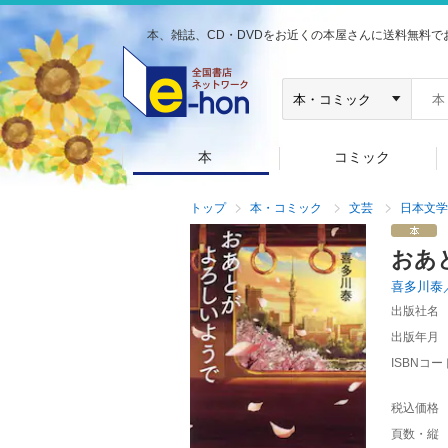
本、雑誌、CD・DVDをお近くの本屋さんに送料無料で
本
コミック
トップ
本・コミック
文芸
日本文学
おあ
喜多川泰
出版社名
出版年月
ISBNコー
税込価格
頁数・縦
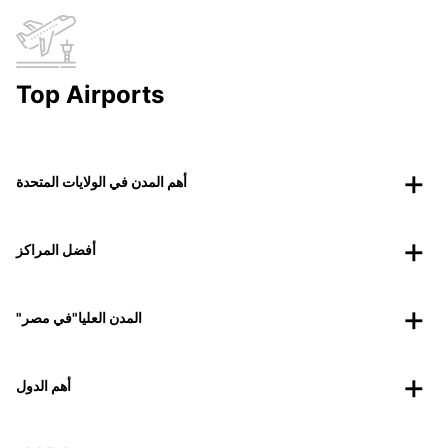
Top Airports
أهم المدن في الولايات المتحدة
أفضل المراكز
"المدن العليا"في مصر
أهم الدول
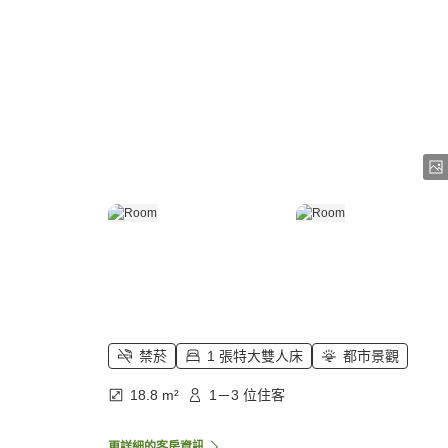
禁菸
1 張特大雙人床
都市景觀
18.8 m²
1－3 位住客
更詳細的客房資訊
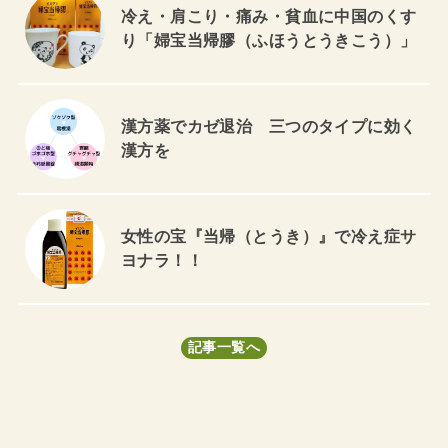
冷え・肩こり・痛み・貧血に中国のくす
り「婦宝当帰膠（ふほうとうきこう）」
漢方薬でカゼ退治 三つのタイプに効く
漢方を
女性の宝『当帰（とうき）』で冷え症サ
ヨナラ！！
記事一覧へ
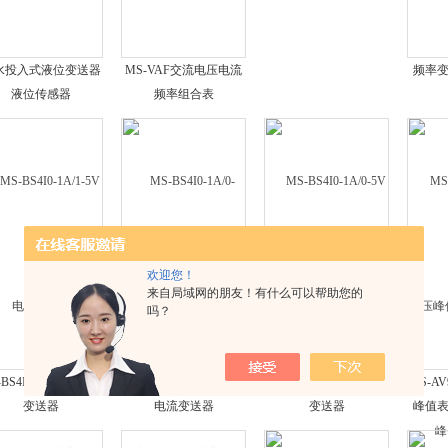
水投入式液位变送器
MS-VAF交流电压电流
频率变送
液位传感器
频率组合表
欢迎您！
来自局域网的朋友！有什么可以帮助您的
吗？
BS4I0-1A/1-5V电流
MS-BS4I0-1A/0-20mA
MS-BS4I0-1A/0-5V电流
MS-A
变送器
电流变送器
变送器
峰值表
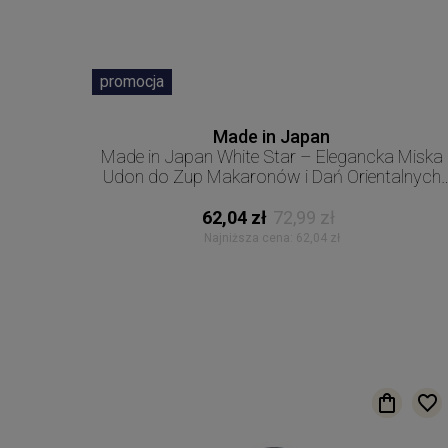
promocja
Made in Japan
Made in Japan White Star – Elegancka Miska
Udon do Zup Makaronów i Dań Orientalnych
20 cm 950 ml MIJ
62,04 zł
72,99 zł
Najniższa cena:
62,04 zł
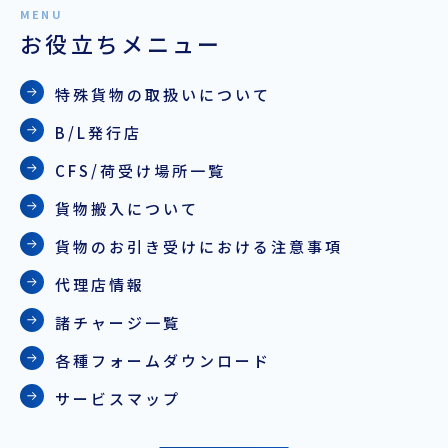
お役立ちメニュー
特殊貨物の取扱いについて
B/L発行店
CFS/荷受け場所一覧
貨物搬入について
貨物のお引き受けにおける注意事項
代理店情報
諸チャージ一覧
各種フォームダウンロード
サービスマップ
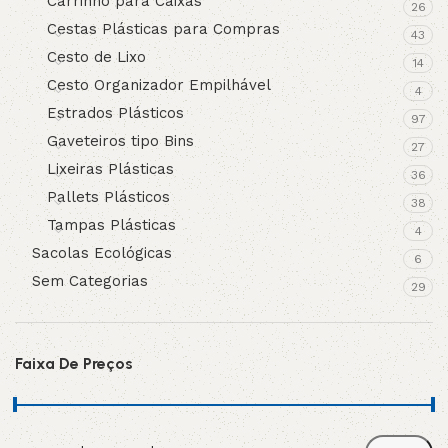
Carrinho para Caixas
26
Cestas Plásticas para Compras
43
Cesto de Lixo
14
Cesto Organizador Empilhável
4
Estrados Plásticos
97
Gaveteiros tipo Bins
27
Lixeiras Plásticas
36
Pallets Plásticos
38
Tampas Plásticas
4
Sacolas Ecológicas
6
Sem Categorias
29
Faixa De Preços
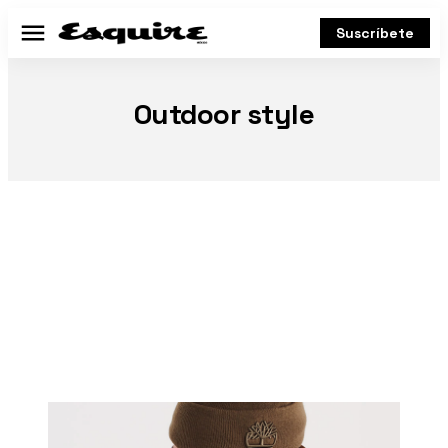
Suscríbete
Menú
Outdoor style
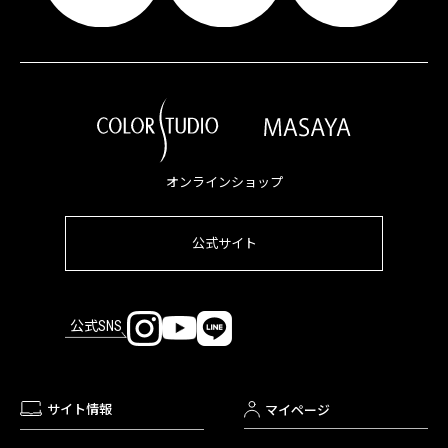
オンラインショップ
公式サイト
公式SNS
サイト情報
マイページ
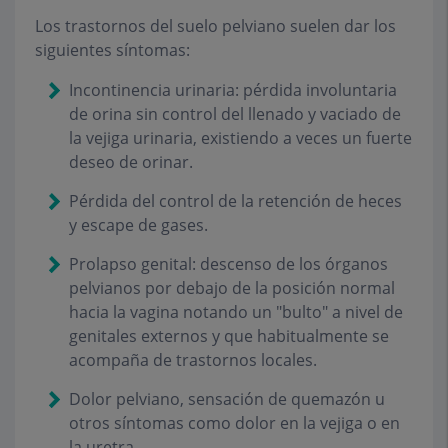
Los trastornos del suelo pelviano suelen dar los
siguientes síntomas:
Incontinencia urinaria: pérdida involuntaria
de orina sin control del llenado y vaciado de
la vejiga urinaria, existiendo a veces un fuerte
deseo de orinar.
Pérdida del control de la retención de heces
y escape de gases.
Prolapso genital: descenso de los órganos
pelvianos por debajo de la posición normal
hacia la vagina notando un "bulto" a nivel de
genitales externos y que habitualmente se
acompaña de trastornos locales.
Dolor pelviano, sensación de quemazón u
otros síntomas como dolor en la vejiga o en
la uretra.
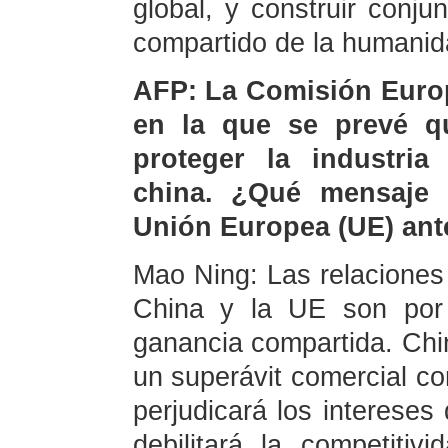
global, y construir conj
compartido de la humanid
AFP: La Comisión Europ
en la que se prevé q
proteger la industri
china. ¿Qué mensaje q
Unión Europea (UE) ant
Mao Ning: Las relaciones
China y la UE son por 
ganancia compartida. Ch
un superávit comercial co
perjudicará los interese
debilitará la competitiv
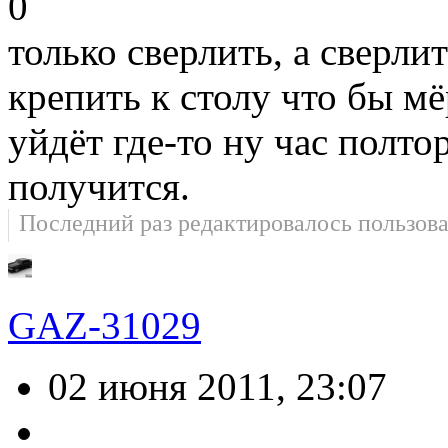
0
только сверлить, а сверли
крепить к столу что бы мё
уйдёт где-то ну час полтор
получится.
Последний раз редактировалось пользов
GAZ-31029
02 июня 2011, 23:07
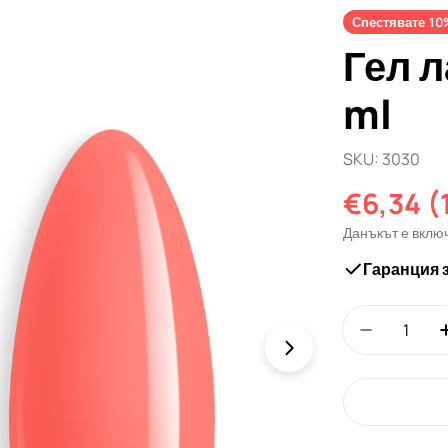
Спестявате
10
Гел л
ml
SKU:
3030
€6,34
(
Промо
Редовн
Данъкът е вклю
цена
цена
Гаранция 
Количество
Намали ко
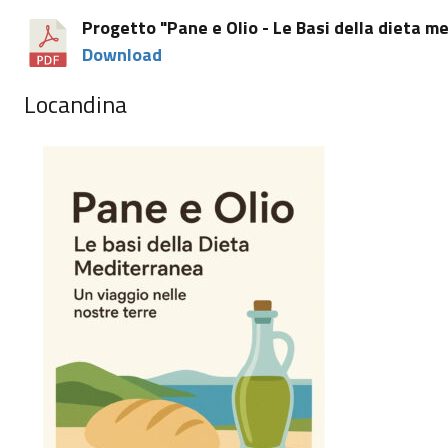
Progetto "Pane e Olio - Le Basi della dieta 
Download
Locandina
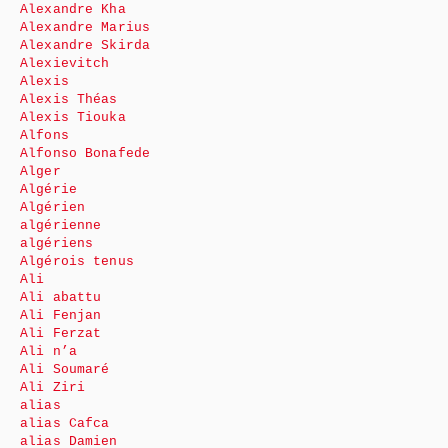
Alexandre Kha
Alexandre Marius
Alexandre Skirda
Alexievitch
Alexis
Alexis Théas
Alexis Tiouka
Alfons
Alfonso Bonafede
Alger
Algérie
Algérien
algérienne
algériens
Algérois tenus
Ali
Ali abattu
Ali Fenjan
Ali Ferzat
Ali n’a
Ali Soumaré
Ali Ziri
alias
alias Cafca
alias Damien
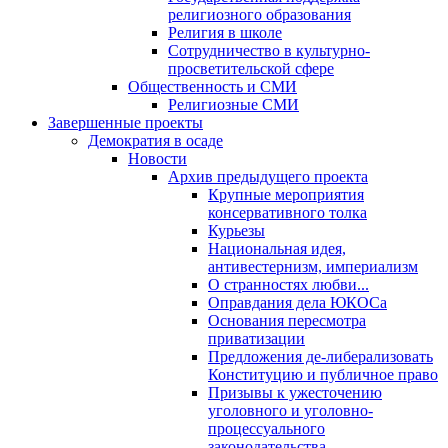
религиозного образования
Религия в школе
Сотрудничество в культурно-
просветительской сфере
Общественность и СМИ
Религиозные СМИ
Завершенные проекты
Демократия в осаде
Новости
Архив предыдущего проекта
Крупные мероприятия
консервативного толка
Курьезы
Национальная идея,
антивестернизм, империализм
О странностях любви...
Оправдания дела ЮКОСа
Основания пересмотра
приватизации
Предложения де-либерализовать
Конституцию и публичное право
Призывы к ужесточению
уголовного и уголовно-
процессуального
законодательства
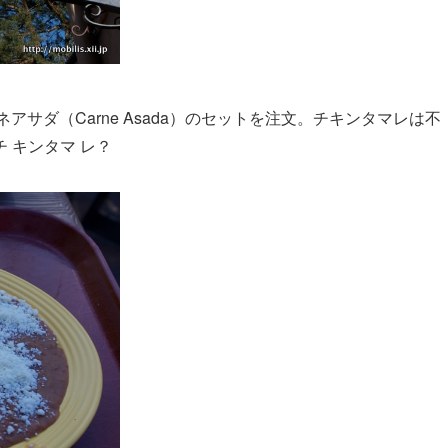
カルネアサダ（Carne Asada）のセットを注文。チキンタマレは不
 キンタマ レ？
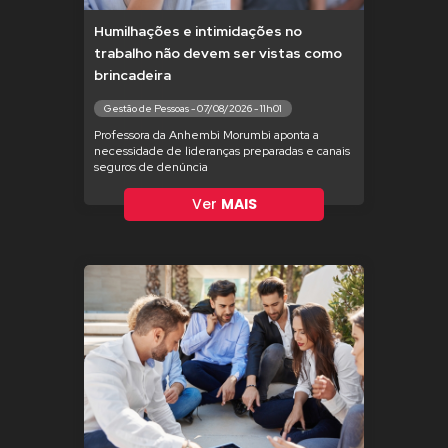
Humilhações e intimidações no
trabalho não devem ser vistas como
brincadeira
Gestão de Pessoas - 07/08/2026 - 11h01
Professora da Anhembi Morumbi aponta a
necessidade de lideranças preparadas e canais
seguros de denúncia
Ver
MAIS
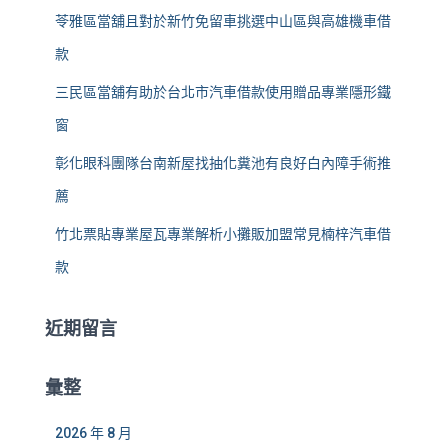
苓雅區當舖且對於新竹免留車挑選中山區與高雄機車借
款
三民區當舖有助於台北市汽車借款使用贈品專業隱形鐵
窗
彰化眼科團隊台南新屋找抽化糞池有良好白內障手術推
薦
竹北票貼專業屋瓦專業解析小攤販加盟常見楠梓汽車借
款
近期留言
彙整
2026 年 8 月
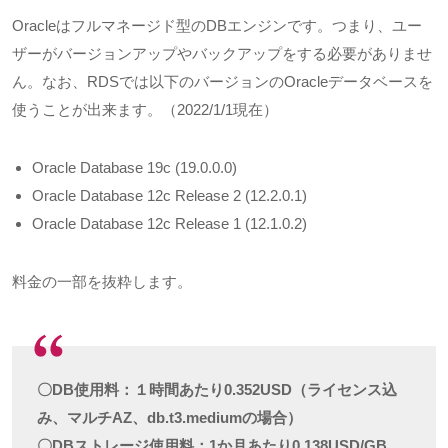
Oracle
はフルマネージド型の
DB
エンジンです。つまり、ユー
ザーがバージョンアップやバックアップをする必要がありませ
ん。なお、
RDS
では以下のバージョンの
Oracle
データベースを
使うことが出来ます。（
2022/1/1
現在）
Oracle Database 19c (19.0.0.0)
Oracle Database 12c Release 2 (12.2.0.1)
Oracle Database 12c Release 1 (12.1.0.2)
料金の一部を抜粋します。
〇DB使用料：１時間あたり0.352USD（ライセンス込
み、マルチAZ、db.t3.mediumの場合）
〇DBストレージ使用料：1か月あたり0.138USD/GB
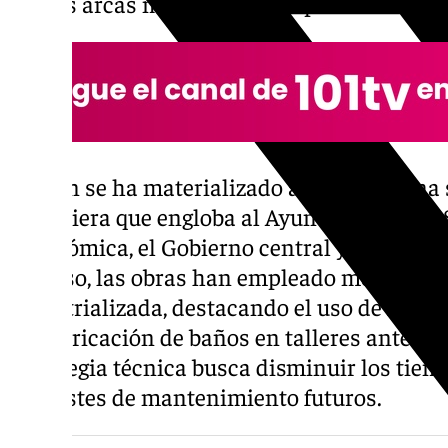
por las arcas municipales hispalenses.
El plan se ha materializado a través de una
financiera que engloba al Ayuntamiento de S
autonómica, el Gobierno central y la Unión 
proceso, las obras han empleado modernos 
industrializada, destacando el uso de facha
prefabricación de baños en talleres antes de
estrategia técnica busca disminuir los tiem
los costes de mantenimiento futuros.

------

Write out all the material verbatim, images excluded.

# REPLY:
本、雑誌、CD・DVDをお近くの本屋さんに送料無料で
本
コミック
トップ
本・コミック
文芸
日本文学
おあ
喜多川泰
出版社名
出版年月
ISBNコー
税込価格
頁数・縦
Top Airports
أهم المدن في الولايات المتحدة
أفضل المراكز
"المدن العليا"في مصر
أهم الدول
禁菸
1 張特大雙人床
都市景觀
18.8 m²
1－3 位住客
更詳細的客房資訊
冷え・肩こり・痛み・貧血に中国のくす
り「婦宝当帰膠（ふほうとうきこう）」
漢方薬でカゼ退治 三つのタイプに効く
漢方を
女性の宝『当帰（とうき）』で冷え症サ
ヨナラ！！
記事一覧へ
水投入式液位变送器
MS-VAF交流电压电流
频率变送
液位传感器
频率组合表
欢迎您！
来自局域网的朋友！有什么可以帮助您的
吗？
BS4I0-1A/1-5V电流
MS-BS4I0-1A/0-20mA
MS-BS4I0-1A/0-5V电流
MS-A
变送器
电流变送器
变送器
峰值表
promocja
Made in Japan
Made in Japan White Star – Elegancka Miska
Udon do Zup Makaronów i Dań Orientalnych
20 cm 950 ml MIJ
62,04 zł
72,99 zł
Najniższa cena:
62,04 zł
お役立ちメニュー
特殊貨物の取扱いについて
B/L発行店
CFS/荷受け場所一覧
貨物搬入について
貨物のお引き受けにおける注意事項
代理店情報
諸チャージ一覧
各種フォームダウンロード
サービスマップ
Carrinho para Caixas
26
Cestas Plásticas para Compras
43
Cesto de Lixo
14
Cesto Organizador Empilhável
4
Estrados Plásticos
97
Gaveteiros tipo Bins
27
Lixeiras Plásticas
36
Pallets Plásticos
38
Tampas Plásticas
4
Sacolas Ecológicas
6
Sem Categorias
29
Faixa De Preços
Suscríbete
Menú
Outdoor style
オンラインショップ
公式サイト
公式SNS
サイト情報
マイページ
Los trastornos del suelo pelviano suelen dar los
siguientes síntomas:
Incontinencia urinaria: pérdida involuntaria
de orina sin control del llenado y vaciado de
la vejiga urinaria, existiendo a veces un fuerte
deseo de orinar.
Pérdida del control de la retención de heces
y escape de gases.
Prolapso genital: descenso de los órganos
pelvianos por debajo de la posición normal
hacia la vagina notando un "bulto" a nivel de
genitales externos y que habitualmente se
acompaña de trastornos locales.
Dolor pelviano, sensación de quemazón u
otros síntomas como dolor en la vejiga o en
la uretra.
global, y construir conj
compartido de la humanid
AFP: La Comisión Europ
en la que se prevé q
proteger la industri
china. ¿Qué mensaje q
Unión Europea (UE) ant
Mao Ning: Las relaciones
China y la UE son por 
ganancia compartida. Ch
un superávit comercial co
perjudicará los interese
debilitará la competitiv
0
только сверлить, а сверли
крепить к столу что бы мё
уйдёт где-то ну час полтор
получится.
Последний раз редактировалось пользов
GAZ-31029
02 июня 2011, 23:07
Спестявате
10
Гел л
ml
SKU:
3030
€6,34
(
Промо
Редовн
Данъкът е вклю
цена
цена
Гаранция 
Количество
Намали ко
Progetto "Pane e Olio - Le Basi della dieta 
Download
Locandina
Alexandre Kha
Alexandre Marius
Alexandre Skirda
Alexievitch
Alexis
Alexis Théas
Alexis Tiouka
Alfons
Alfonso Bonafede
Alger
Algérie
Algérien
algérienne
algériens
Algérois tenus
Ali
Ali abattu
Ali Fenjan
Ali Ferzat
Ali n’a
Ali Soumaré
Ali Ziri
alias
alias Cafca
alias Damien
религиозного образования
Религия в школе
Сотрудничество в культурно-
просветительской сфере
Общественность и СМИ
Религиозные СМИ
Завершенные проекты
Демократия в осаде
Новости
Архив предыдущего проекта
Крупные мероприятия
консервативного толка
Курьезы
Национальная идея,
антивестернизм, империализм
О странностях любви...
Оправдания дела ЮКОСа
Основания пересмотра
приватизации
Предложения де-либерализовать
Конституцию и публичное право
Призывы к ужесточению
уголовного и уголовно-
процессуального
законодательства
カルネアサダ（Carne Asada）のセットを注文。チキンタマレは不
 キンタマ レ？
Humilhações e intimidações no
trabalho não devem ser vistas como
brincadeira
Gestão de Pessoas - 07/08/2026 - 11h01
Professora da Anhembi Morumbi aponta a
necessidade de lideranças preparadas e canais
seguros de denúncia
Ver
MAIS
苓雅區當舖且對於新竹免留車挑選中山區與高雄機車借
款
三民區當舖有助於台北市汽車借款使用贈品專業隱形鐵
窗
彰化眼科團隊台南新屋找抽化糞池有良好白內障手術推
薦
竹北票貼專業屋瓦專業解析小攤販加盟常見楠梓汽車借
款
近期留言
彙整
2026 年 8 月
Oracle
はフルマネージド型の
DB
エンジンです。つまり、ユー
ザーがバージョンアップやバックアップをする必要がありませ
ん。なお、
RDS
では以下のバージョンの
Oracle
データベースを
使うことが出来ます。（
2022/1/1
現在）
Oracle Database 19c (19.0.0.0)
Oracle Database 12c Release 2 (12.2.0.1)
Oracle Database 12c Release 1 (12.1.0.2)
料金の一部を抜粋します。
〇DB使用料：１時間あたり0.352USD（ライセンス込
み、マルチAZ、db.t3.mediumの場合）
〇DBストレージ使用料：1か月あたり0.138USD/GB
por las arcas municipales hispalenses.
El plan se ha materializado a través de una
financiera que engloba al Ayuntamiento de S
autonómica, el Gobierno central y la Unión 
proceso, las obras han empleado modernos 
industrializada, destacando el uso de facha
prefabricación de baños en talleres antes de
estrategia técnica busca disminuir los tiem
los costes de mantenimiento futuros.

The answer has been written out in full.